И сейчас, когда Антошка дрейфует в бурном море, в этот самый вечер шофер посольства везет Александру Михайловну в тихий загородный отель под Стокгольмом. После трудового, напряженного дня семидесятидвухлетний посол может позволить себе провести ночной отдых на свежем воздухе, на берегу залива. А здоровье сдает. После тяжелого приступа болезни безжизненно повисла левая рука. «Какое счастье, что не правая, — думает Александра Михайловна. — Без правой руки никак не обойтись». Есть документы, которые она не может диктовать, пишет только от руки и сама запечатывает конверты.
Шофер умело ведет машину по лесной дороге, огражденной высокими елями. Над заливом курится туман. На высокой скале приютился отель. Дорога к нему ведет серпантином.
Шофер затормозил машину. Помог послу выйти.
— Завтра приедете за мной, как всегда, в восемь часов утра, — говорит Александра Михайловна. — Спокойной ночи.
— Спокойной ночи, — отвечает шофер.
Санаторий кажется безлюдным.
Александра Михайловна поднимается к себе в апартаменты, на бельэтаж.
Луна запуталась в двух высоких елях-близнецах, и по ковру пляшут причудливые тени.
Александра Михайловна, не снимая пальто, распахнула дверь на веранду, вдохнула полной грудью и с сожалением прикрыла дверь. Задернула тяжелые портьеры на окнах, включила в комнате свет. Подошла к зеркалу.
Очень бледна. Чуть-чуть пудры, тронула губы темно-розовым карандашом, поправила седую челку на высоком лбу.
В углу комнаты тикали часы-башня.
Есть еще время немного отдохнуть, собраться с мыслями…
Ровно в одиннадцать — стук в дверь.
Александра Михайловна устроила левую руку на подлокотнике кресла, выпрямила спину.
— Войдите!
В комнату вошел представитель трезвомыслящих и дальновидных политиков Финляндии.
Начались переговоры.
Что и говорить, переговоры тяжелые, мучительные. Порой казалось, что к соглашению прийти невозможно, что надо разойтись. Разойтись по домам и продолжать эту войну?
Нет.
Тяжелое молчание финна взрывала шутка Александры Михайловны. Глаза ее приобретали то стальной, холодный блеск, то доброжелательно искрились. Непреодолимые, казалось, препятствия, преграды разбивались такой убедительной логикой советского посла, что видавший виды финский политик вдруг расплывался в улыбке и поднимал руки вверх: сдаюсь!

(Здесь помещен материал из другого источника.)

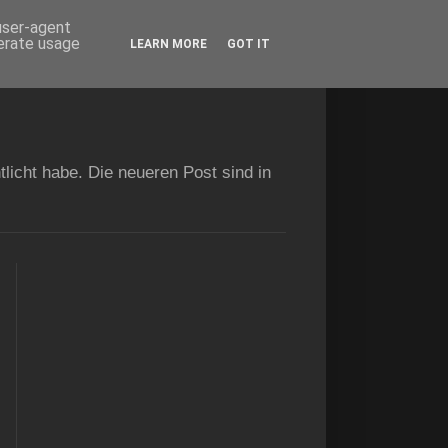
 user-agent
nerate usage
LEARN MORE
GOT IT
licht habe. Die neueren Post sind in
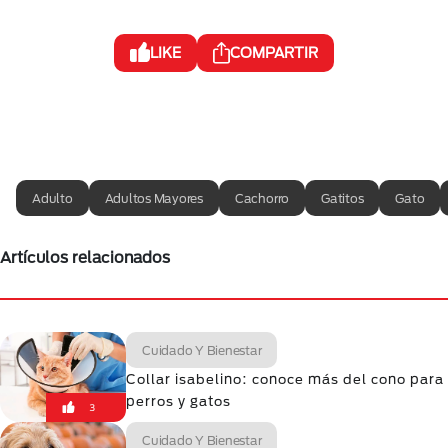
LIKE
COMPARTIR
Adulto
Adultos Mayores
Cachorro
Gatitos
Gato
Artículos relacionados
Cuidado Y Bienestar
Collar isabelino: conoce más del cono para
perros y gatos
3
Cuidado Y Bienestar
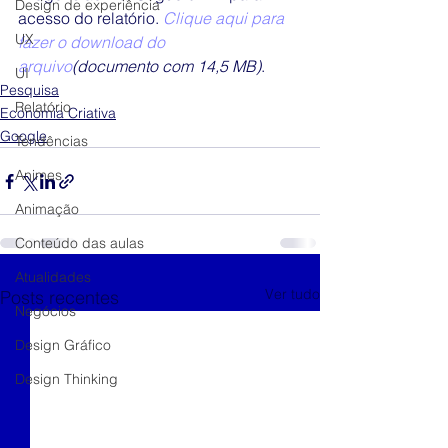
Design de experiência
acesso do relatório. 
Clique aqui para 
UX
fazer o download do 
arquivo
(documento com 14,5 MB)
. 
UI
Pesquisa
Relatório
Economia Criativa
Google
Tendências
Animes
Animação
Conteúdo das aulas
Atualidades
Ver tudo
Posts recentes
Negócios
Design Gráfico
Design Thinking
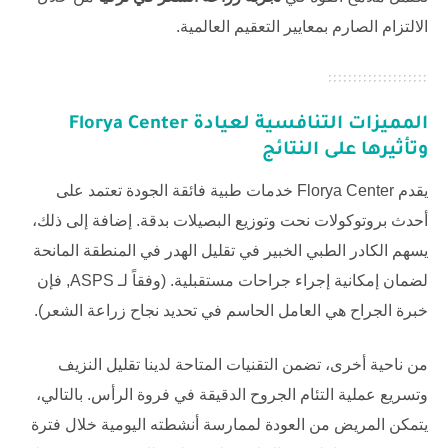
الالتزام الصارم بمعايير التعقيم العالمية.
المميزات التنافسية لعيادة Florya Center
وتأثيرها على النتائج
يقدم
Florya Center
خدمات طبية فائقة الجودة تعتمد على
أحدث بروتوكولات نحت وتوزيع البصيلات بدقة. إضافة إلى ذلك،
يسهم الكادر الطبي الخبير في تقليل الهدر في المنطقة المانحة
لضمان إمكانية إجراء جراحات مستقبلية. (وفقاً لـ
ASPS
, فإن
خبرة الجراح هي العامل الحاسم في تحديد نجاح زراعة الشعر).
من ناحية أخرى، تضمن التقنيات المتاحة لدينا تقليل النزيف
وتسريع عملية التئام الجروح الدقيقة في فروة الرأس. بالتالي،
يتمكن المريض من العودة لممارسة أنشطته اليومية خلال فترة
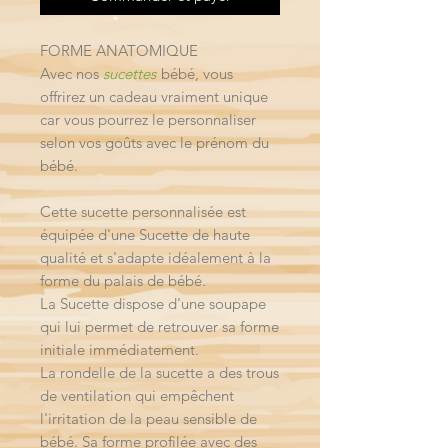
FORME ANATOMIQUE
Avec nos
sucettes
bébé, vous
offrirez un cadeau vraiment unique
car vous pourrez le personnaliser
selon vos goûts avec le prénom du
bébé.
Cette sucette personnalisée est
équipée d'une Sucette de haute
qualité et s'adapte idéalement à la
forme du palais de bébé.
La Sucette dispose d'une soupape
qui lui permet de retrouver sa forme
initiale immédiatement.
La rondelle de la sucette a des trous
de ventilation qui empêchent
l'irritation de la peau sensible de
bébé. Sa forme profilée avec des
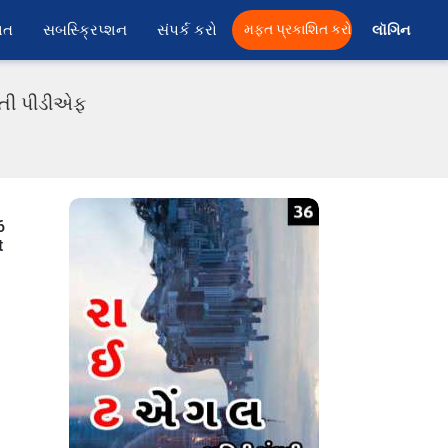
ાત
સબસ્ક્રિપ્શન
સંપર્ક કરો
મફત પ્રકાશિત કરો
લૉગિન 
રાતી પીડીએફ
6
t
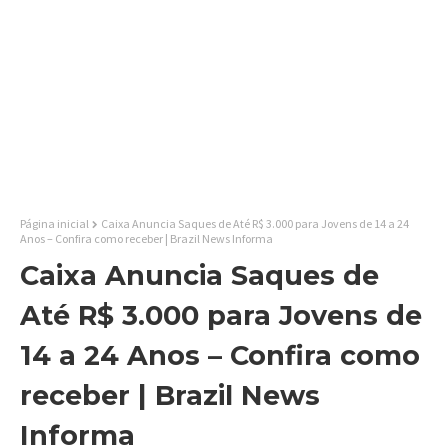
Página inicial
Caixa Anuncia Saques de Até R$ 3.000 para Jovens de 14 a 24
Anos – Confira como receber | Brazil News Informa
Caixa Anuncia Saques de
Até R$ 3.000 para Jovens de
14 a 24 Anos – Confira como
receber | Brazil News
Informa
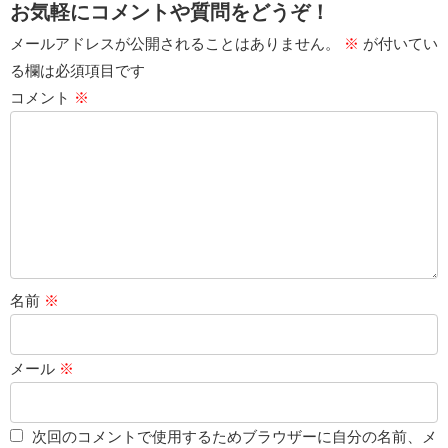
お気軽にコメントや質問をどうぞ！
メールアドレスが公開されることはありません。
※
が付いてい
る欄は必須項目です
コメント
※
名前
※
メール
※
次回のコメントで使用するためブラウザーに自分の名前、メ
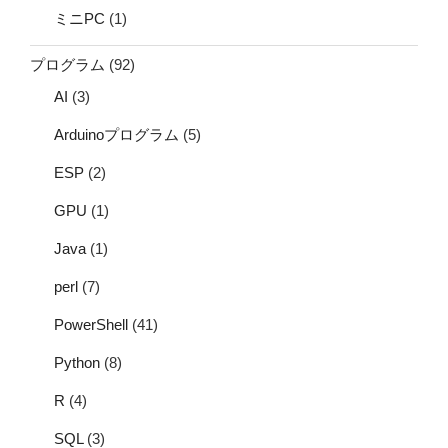
ミニPC
(1)
プログラム
(92)
AI
(3)
Arduinoプログラム
(5)
ESP
(2)
GPU
(1)
Java
(1)
perl
(7)
PowerShell
(41)
Python
(8)
R
(4)
SQL
(3)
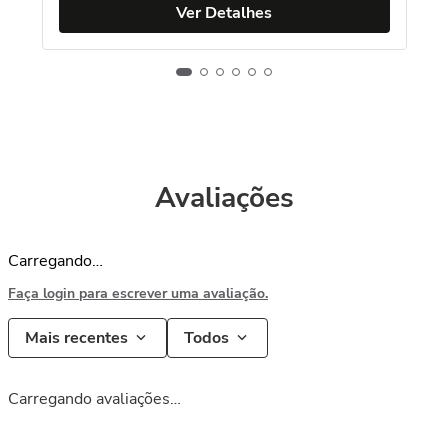
Ver Detalhes
Avaliações
Carregando…
Faça login para escrever uma avaliação.
Mais recentes
Todos
Carregando avaliações…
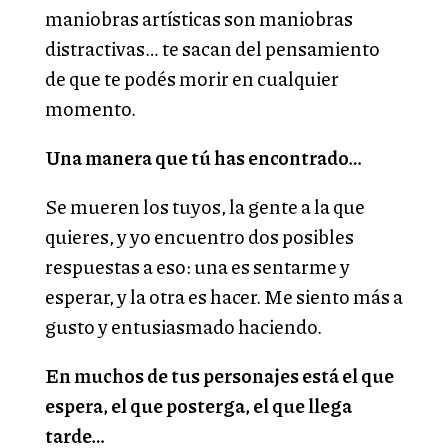
maniobras artísticas son maniobras
distractivas… te sacan del pensamiento
de que te podés morir en cualquier
momento.
Una manera que tú has encontrado…
Se mueren los tuyos, la gente a la que
quieres, y yo encuentro dos posibles
respuestas a eso: una es sentarme y
esperar, y la otra es hacer. Me siento más a
gusto y entusiasmado haciendo.
En muchos de tus personajes está el que
espera, el que posterga, el que llega
tarde…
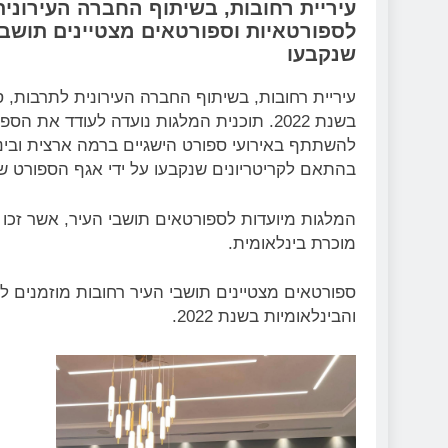
עיריית רחובות, בשיתוף החברה העירונית
לספורטאיות וספורטאים מצטיינים תושבי
שנקבעו
עיריית רחובות, בשיתוף החברה העירונית לתרבות, ס
בשנת 2022. תוכנית המלגות נועדה לעודד א
להשתתף באירועי ספורט הישגיים ברמה ארצית ובינל
בהתאם לקריטריונים שנקבעו על ידי אגף הספורט ש
המלגות מיועדות לספורטאים תושבי העיר, אשר זכו ב
מוכרת בינלאומית.
ספורטאים מצטיינים תושבי העיר רחובות מוזמנים 
והבינלאומיות בשנת 2022.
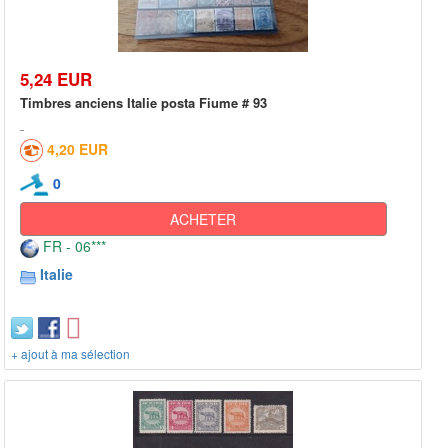
5,24 EUR
Timbres anciens Italie posta Fiume # 93
4,20 EUR
0
ACHETER
FR - 06***
Italie
+ ajout à ma sélection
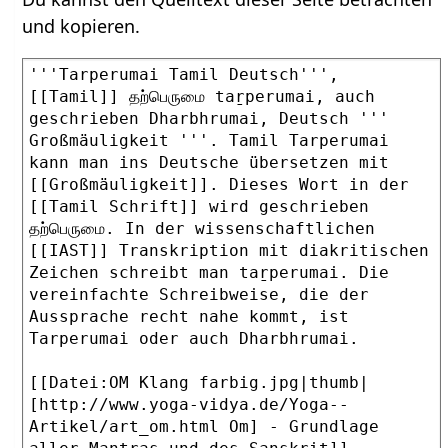
und kopieren.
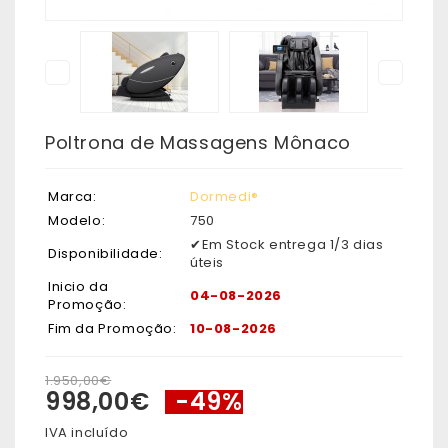
Poltrona de Massagens Mônaco
Marca:
Dormedi®
Modelo:
750
✔Em Stock entrega 1/3 dias
Disponibilidade:
úteis
Inicio da
04-08-2026
Promoção:
Fim da Promoção:
10-08-2026
1.950,00€
998,00€
-49%
IVA incluído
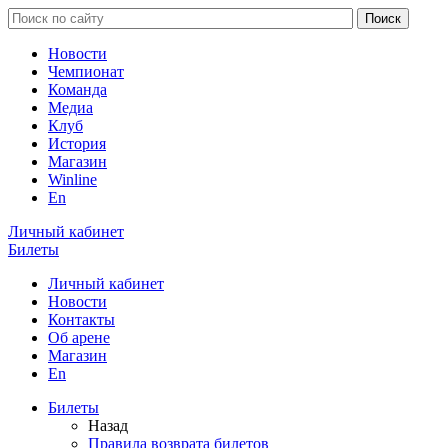
Новости
Чемпионат
Команда
Медиа
Клуб
История
Магазин
Winline
En
Личный кабинет
Билеты
Личный кабинет
Новости
Контакты
Об арене
Магазин
En
Билеты
Назад
Правила возврата билетов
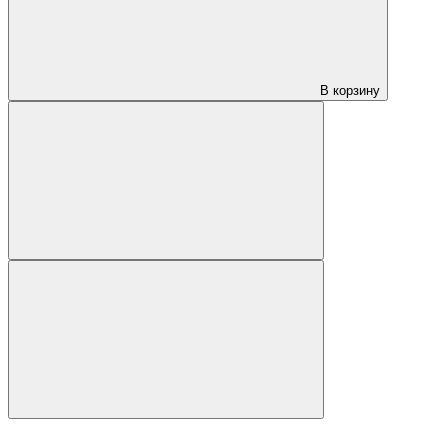
В корзину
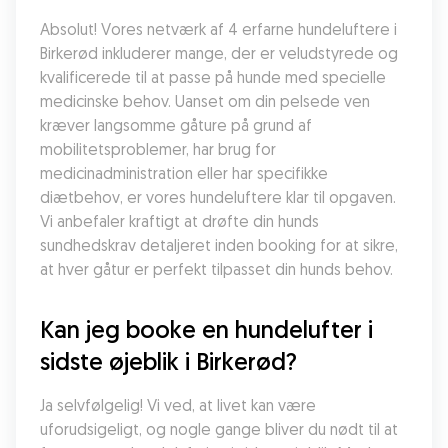
Absolut! Vores netværk af 4 erfarne hundeluftere i 
Birkerød inkluderer mange, der er veludstyrede og 
kvalificerede til at passe på hunde med specielle 
medicinske behov. Uanset om din pelsede ven 
kræver langsomme gåture på grund af 
mobilitetsproblemer, har brug for 
medicinadministration eller har specifikke 
diætbehov, er vores hundeluftere klar til opgaven. 
Vi anbefaler kraftigt at drøfte din hunds 
sundhedskrav detaljeret inden booking for at sikre, 
at hver gåtur er perfekt tilpasset din hunds behov.
Kan jeg booke en hundelufter i 
sidste øjeblik i Birkerød?
Ja selvfølgelig! Vi ved, at livet kan være 
uforudsigeligt, og nogle gange bliver du nødt til at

Расходились, когда начинал брезжить рассвет.
Теперь три часа сна с открытой на террасу дверью, дышать, дышать свежим воздухом…
В восемь часов Александра Михайловна уже в вестибюле отеля. К подъезду подъехала машина.
— Доброе утро, Александра Михайловна, — распахивает дверцу автомобиля шофер.
— Доброе утро!
— Как спали? Хорошо ли отдохнули?
— Отлично.
И шофер понимает, что семидесятидвухлетнему послу очень нужно, просто необходимо отдыхать ночью на свежем воздухе, вдали от шумного Стокгольма, отдыхать после напряженного рабочего дня, отдыхать, как раненому бойцу.